The QW scene is still in decline. I February 2001, for the first time in almost five years, a Quake game is not the top online game in the world. Counter-Strike has taken over the throne, and its popularity will continue to grow.
Looking at the clans formed during the 2000s, a pattern emerges: A lot of players are jumping from clan to clan or being members in several clans at once. For example, Norwegian player The Chosen One seems to have been a member of every Norwegian clan active from late 1999 to 2003. Players like PreMorteM, TiMMi and Pusling also have most of the Norwegian clans this decade clans on their CVs, and the same goes for several other players. In other words, it seems almost every Norwegian clan during the 2000s was a spin-off of a predecessing clan, and that only two or three clans have actually been active simultaneously. A small bunch of around 15-20 players seem to be behind most of the activity. Another pattern from the 2000s are few new people. Most of the Norwegian players this decade were active also in the 90s, and had either played continuously or made comebacks.

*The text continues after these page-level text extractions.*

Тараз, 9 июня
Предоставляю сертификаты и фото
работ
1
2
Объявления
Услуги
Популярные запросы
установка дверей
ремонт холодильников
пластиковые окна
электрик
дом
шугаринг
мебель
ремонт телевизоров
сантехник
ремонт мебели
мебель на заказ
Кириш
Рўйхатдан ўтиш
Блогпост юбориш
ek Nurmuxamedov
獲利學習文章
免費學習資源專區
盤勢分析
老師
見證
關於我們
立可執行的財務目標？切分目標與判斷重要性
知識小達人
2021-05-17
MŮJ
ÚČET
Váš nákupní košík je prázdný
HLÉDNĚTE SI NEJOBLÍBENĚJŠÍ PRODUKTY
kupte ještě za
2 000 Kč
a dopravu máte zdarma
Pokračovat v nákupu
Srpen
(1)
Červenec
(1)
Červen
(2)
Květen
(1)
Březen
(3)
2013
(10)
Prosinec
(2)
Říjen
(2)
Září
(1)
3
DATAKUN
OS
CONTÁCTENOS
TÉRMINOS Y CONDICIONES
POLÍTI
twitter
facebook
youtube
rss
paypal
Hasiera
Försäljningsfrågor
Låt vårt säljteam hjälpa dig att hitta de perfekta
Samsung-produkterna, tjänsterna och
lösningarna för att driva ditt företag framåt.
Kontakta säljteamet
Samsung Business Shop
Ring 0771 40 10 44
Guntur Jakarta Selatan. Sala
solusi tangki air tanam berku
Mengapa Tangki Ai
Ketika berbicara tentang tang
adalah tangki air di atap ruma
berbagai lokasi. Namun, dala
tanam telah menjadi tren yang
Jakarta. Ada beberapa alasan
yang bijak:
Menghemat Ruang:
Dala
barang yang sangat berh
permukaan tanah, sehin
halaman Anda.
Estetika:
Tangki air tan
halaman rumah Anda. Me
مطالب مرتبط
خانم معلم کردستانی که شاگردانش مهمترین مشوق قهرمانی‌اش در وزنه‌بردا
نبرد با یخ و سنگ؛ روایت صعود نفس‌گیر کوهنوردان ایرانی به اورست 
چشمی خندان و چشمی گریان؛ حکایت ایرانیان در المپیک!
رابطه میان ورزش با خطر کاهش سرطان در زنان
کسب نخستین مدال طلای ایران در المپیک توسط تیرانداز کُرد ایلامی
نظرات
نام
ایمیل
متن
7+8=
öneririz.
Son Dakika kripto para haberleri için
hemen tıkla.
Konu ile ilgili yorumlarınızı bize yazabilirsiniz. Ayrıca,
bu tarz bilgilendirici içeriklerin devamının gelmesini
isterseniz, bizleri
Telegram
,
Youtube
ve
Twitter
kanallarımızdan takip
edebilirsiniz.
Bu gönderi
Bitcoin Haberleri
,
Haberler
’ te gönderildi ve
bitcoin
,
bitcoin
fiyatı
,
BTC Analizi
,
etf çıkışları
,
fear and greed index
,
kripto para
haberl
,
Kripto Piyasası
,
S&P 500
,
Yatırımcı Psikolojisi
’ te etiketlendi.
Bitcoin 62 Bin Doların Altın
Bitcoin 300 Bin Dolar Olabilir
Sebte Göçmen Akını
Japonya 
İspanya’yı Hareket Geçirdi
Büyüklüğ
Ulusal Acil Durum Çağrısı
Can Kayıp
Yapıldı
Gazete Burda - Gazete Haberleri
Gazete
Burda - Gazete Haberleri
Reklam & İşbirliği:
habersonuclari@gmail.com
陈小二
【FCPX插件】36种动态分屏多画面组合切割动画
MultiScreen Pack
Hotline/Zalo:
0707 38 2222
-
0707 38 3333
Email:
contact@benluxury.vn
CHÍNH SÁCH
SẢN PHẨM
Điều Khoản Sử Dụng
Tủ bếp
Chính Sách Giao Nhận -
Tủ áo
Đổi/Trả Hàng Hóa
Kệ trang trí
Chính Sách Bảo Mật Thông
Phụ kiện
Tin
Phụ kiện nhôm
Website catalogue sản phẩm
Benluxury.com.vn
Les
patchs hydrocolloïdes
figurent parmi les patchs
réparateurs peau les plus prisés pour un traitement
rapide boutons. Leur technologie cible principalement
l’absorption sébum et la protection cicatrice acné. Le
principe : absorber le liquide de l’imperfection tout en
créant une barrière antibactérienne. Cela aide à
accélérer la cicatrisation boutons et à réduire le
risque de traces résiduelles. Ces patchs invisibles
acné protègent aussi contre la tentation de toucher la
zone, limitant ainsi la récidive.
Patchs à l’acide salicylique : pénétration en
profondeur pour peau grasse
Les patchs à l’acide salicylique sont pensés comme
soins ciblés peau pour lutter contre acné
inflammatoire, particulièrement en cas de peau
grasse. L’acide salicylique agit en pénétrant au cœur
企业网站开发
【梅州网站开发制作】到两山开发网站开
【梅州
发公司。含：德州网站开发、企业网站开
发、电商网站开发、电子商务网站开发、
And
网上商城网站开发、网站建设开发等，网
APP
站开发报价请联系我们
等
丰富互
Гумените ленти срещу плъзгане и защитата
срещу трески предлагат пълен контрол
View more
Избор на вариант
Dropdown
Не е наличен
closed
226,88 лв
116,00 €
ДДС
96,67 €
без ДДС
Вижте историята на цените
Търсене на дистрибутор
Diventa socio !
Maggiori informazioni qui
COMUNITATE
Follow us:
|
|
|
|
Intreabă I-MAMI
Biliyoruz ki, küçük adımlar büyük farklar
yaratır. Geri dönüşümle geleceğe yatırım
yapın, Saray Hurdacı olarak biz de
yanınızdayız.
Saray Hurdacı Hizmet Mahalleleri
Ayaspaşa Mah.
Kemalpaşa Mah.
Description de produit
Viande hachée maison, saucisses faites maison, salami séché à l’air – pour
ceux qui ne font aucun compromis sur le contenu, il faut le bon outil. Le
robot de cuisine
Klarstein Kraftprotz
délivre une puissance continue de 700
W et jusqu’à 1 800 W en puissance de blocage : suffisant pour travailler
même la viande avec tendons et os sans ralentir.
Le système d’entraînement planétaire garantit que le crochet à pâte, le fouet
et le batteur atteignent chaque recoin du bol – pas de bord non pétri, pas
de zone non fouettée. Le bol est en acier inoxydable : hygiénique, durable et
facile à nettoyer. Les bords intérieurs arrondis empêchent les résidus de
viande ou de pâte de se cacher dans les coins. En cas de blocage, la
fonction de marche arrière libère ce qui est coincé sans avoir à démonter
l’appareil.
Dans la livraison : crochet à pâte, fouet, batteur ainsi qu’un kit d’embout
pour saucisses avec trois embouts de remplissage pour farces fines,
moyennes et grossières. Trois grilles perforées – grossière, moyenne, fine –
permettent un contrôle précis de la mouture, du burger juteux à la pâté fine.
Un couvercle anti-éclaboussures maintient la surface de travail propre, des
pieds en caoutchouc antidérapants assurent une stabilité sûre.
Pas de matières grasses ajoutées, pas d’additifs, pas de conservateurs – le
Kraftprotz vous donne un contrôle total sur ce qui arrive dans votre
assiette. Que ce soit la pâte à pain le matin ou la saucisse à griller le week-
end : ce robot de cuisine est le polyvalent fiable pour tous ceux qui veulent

There seem to have been a drop in activity between 2003 and 2007. The return to QW in the second half of the decade - marked by the comebacks of Norwegian players Rikoll and Trygve - is probably closely connected to European Quake League starting up in the fall of 2005. EQL was a huge success and attracted a lot of activity, among them a lot of old school clans, and, it seems, several old school Norwegians who resurrected the clan The Axe Men in 2008. As of 2014, EQL is running its 18th season. Other notable competitions this decade was Challenge Smackdown (2000) and Duelmania (2001).